Data Protection Policy of The Night League rests on the principle of accountability, according to which the controller shall be responsible for compliance with the regulatory and jurisprudential framework governing such Policy and able to demonstrate it before competent supervisory authorities.
In this sense, the controller shall be guided by the following principles, which should become the guide and reference framework on personal data processing for all their staff:
The controller shall, both at the time of the determination of the means for processing and at the time of the processing itself, implement appropriate technical and organisational measures, such as pseudonymisation, which are designed to implement data-protection principles, such as data minimisation, in an effective manner and to integrate the necessary safeguards into the processing.
The controller shall implement appropriate technical and organisational measures for ensuring that, by default, only personal data which are necessary for each specific purpose of the processing are processed.
Measures ensuring personal data protection shall be applicable during the whole life cycle of the information.
Personal data shall be processed lawfully, fairly and in a transparent manner in relation to the data subject.
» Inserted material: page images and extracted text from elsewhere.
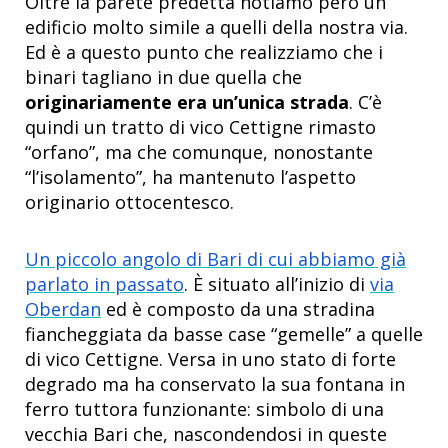
Oltre la parete predetta notiamo però un
edificio molto simile a quelli della nostra via.
Ed è a questo punto che realizziamo che i
binari tagliano in due quella che
originariamente era un’unica strada
. C’è
quindi un tratto di vico Cettigne rimasto
“orfano”, ma che comunque, nonostante
“l’isolamento”, ha mantenuto l’aspetto
originario ottocentesco.
Un piccolo angolo di Bari di cui abbiamo già
parlato in passato
. È situato all’inizio di
via
Oberdan
ed è composto da una stradina
fiancheggiata da basse case “gemelle” a quelle
di vico Cettigne. Versa in uno stato di forte
degrado ma ha conservato la sua fontana in
ferro tuttora funzionante: simbolo di una
vecchia Bari che, nascondendosi in queste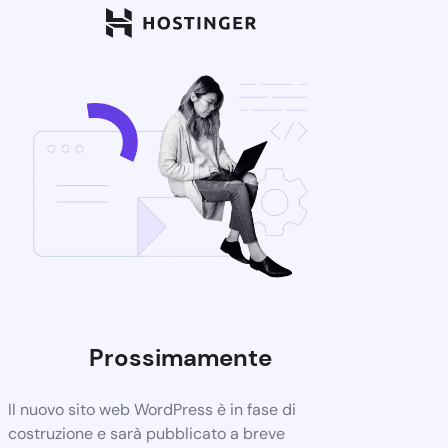
Prossimamente
Il nuovo sito web WordPress è in fase di
costruzione e sarà pubblicato a breve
Personal data shall be collected for specified, explicit and legitimate purposes and not further processed in a manner that is incompatible with those purposes.
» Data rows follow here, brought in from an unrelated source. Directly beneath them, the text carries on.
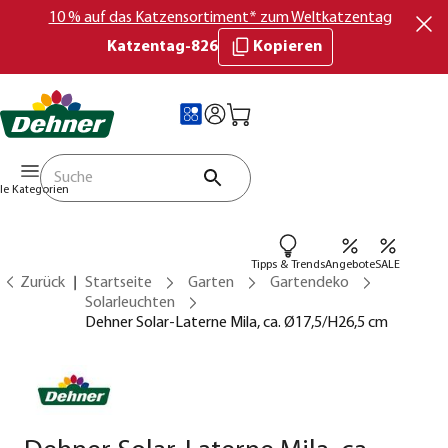
10 % auf das Katzensortiment* zum Weltkatzentag
Katzentag-826
Kopieren
lle Kategorien
Tipps & Trends
Angebote
SALE
Zurück
Startseite
Garten
Gartendeko
Solarleuchten
Dehner Solar-Laterne Mila, ca. Ø17,5/H26,5 cm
Personal data shall be adequate, relevant and limited to what is necessary in relation to the purposes for which they are processed.
Personal data shall be accurate and, where necessary, kept up to date; every reasonable step must be taken to ensure that personal data that are inaccurate, having regard to the purposes for which they are processed, are erased or rectified without delay.
Personal data shall be kept in a form which permits identification of data subjects for no longer than is necessary for the purposes for which the personal data are processed.
Personal data shall be processed in a manner that ensures appropriate security of the personal data, including protection against unauthorised or unlawful processing and against accidental loss, destruction or damage, using appropriate technical or organisational measures.
One of the keys to ensuring personal data protection is the training of all staff involved in processing operations as well as the information provided to them. During the information life cycle, all staff who have access to personal data shall be properly trained and informed on their obligations regarding compliance with personal data regulations.
Data Protection Policy of The Night League shall be informed to all the staff of the controller and put at the disposal of all data subjects.
Consequently, this Personal Data Protection Policy involves all the staff of the controller, who shall both know and assume it, considering it as their own. Each staff member shall be responsible for implementing and verifying data protection measures applicable to their activity, as well as both identify and include any improvement opportunity they see fit for the purpose of achieving excellency with regard to its compliance.
This Policy shall be reviewed by Direction / Board of Directors of The Night League, as many times as it is necessary, in order to adjust it to the existing provisions on personal data protection.